Edit - Are you in the UK? I just checked ereplacementparts and they have nothing on the model number nor part number. This usually happens to me when the router hasn't been marketed in the US.


----------



## bobbyt (Oct 4, 2009)

I ordered adapter from Tools-Plus. I will know in a couple of days if it works or not.

Thanks for all your help. Bobby T.


----------



## jschaben (Jun 21, 2009)

bobbyt said:


> I ordered adapter from Tools-Plus. I will know in a couple of days if it works or not.
> 
> Thanks for all your help. Bobby T.


I think you will be OK. Collett adapter is basically a precision made bushing. As long as the OD and ID are correct.


----------



## Boballoo (Oct 12, 2009)

bobbyt said:


> I ordered adapter from Tools-Plus. I will know in a couple of days if it works or not.
> 
> Thanks for all your help. Bobby T.


Hi Bobby, I have the same problem, RE600 and I need an adapter. Ryobi says it is no longer available from them but did not point me to anyone who has one. Just wondered if your worked? Do you have a link to the item you purchased? 

Will the ones that jschaben posted work (thank you, by the way) 

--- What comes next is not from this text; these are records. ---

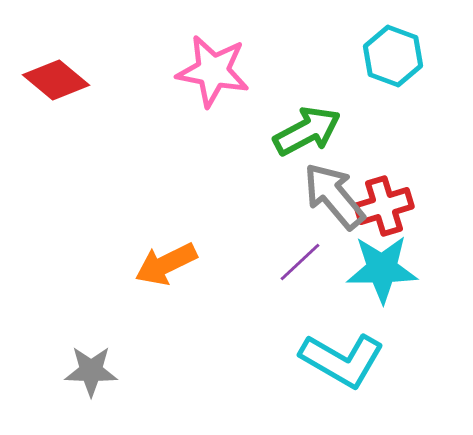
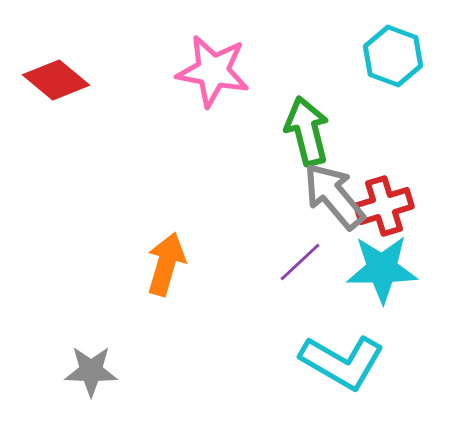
green arrow: rotated 76 degrees counterclockwise
orange arrow: rotated 132 degrees clockwise
cyan L-shape: moved 2 px down
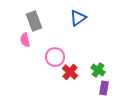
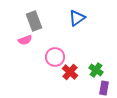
blue triangle: moved 1 px left
pink semicircle: rotated 96 degrees counterclockwise
green cross: moved 2 px left
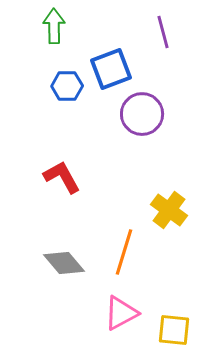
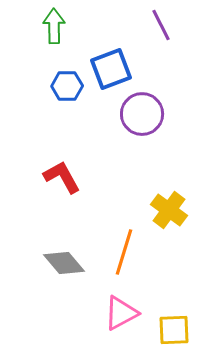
purple line: moved 2 px left, 7 px up; rotated 12 degrees counterclockwise
yellow square: rotated 8 degrees counterclockwise
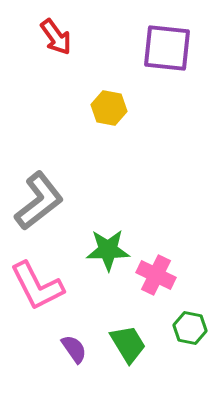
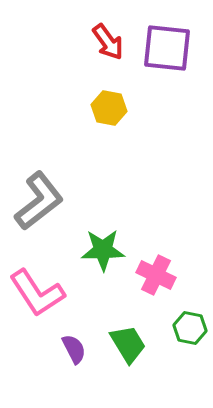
red arrow: moved 52 px right, 5 px down
green star: moved 5 px left
pink L-shape: moved 7 px down; rotated 6 degrees counterclockwise
purple semicircle: rotated 8 degrees clockwise
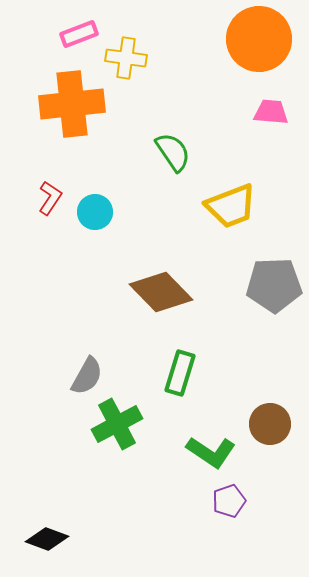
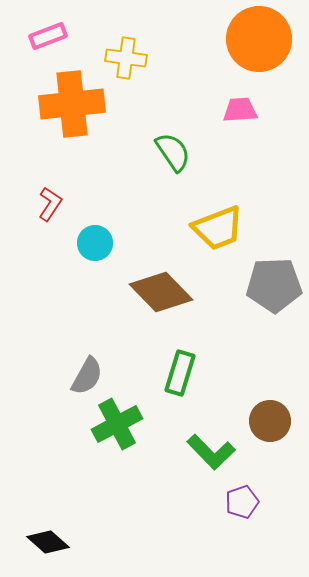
pink rectangle: moved 31 px left, 2 px down
pink trapezoid: moved 31 px left, 2 px up; rotated 9 degrees counterclockwise
red L-shape: moved 6 px down
yellow trapezoid: moved 13 px left, 22 px down
cyan circle: moved 31 px down
brown circle: moved 3 px up
green L-shape: rotated 12 degrees clockwise
purple pentagon: moved 13 px right, 1 px down
black diamond: moved 1 px right, 3 px down; rotated 21 degrees clockwise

Thank for your help and any one else who might be able to help with this too. (Interesting that three of us looking for an RE600 adapter are named "Bob.")


----------



## BigJimAK (Mar 13, 2009)

Bob(s) <g>

I have an RE600 with the original adapters and I'll assure you they are generic. The only thing is the inner and outer diameters and that they are true and concentric. I used one of the adapters in my table-mounted (PC 7518) router and it worked just fine.


----------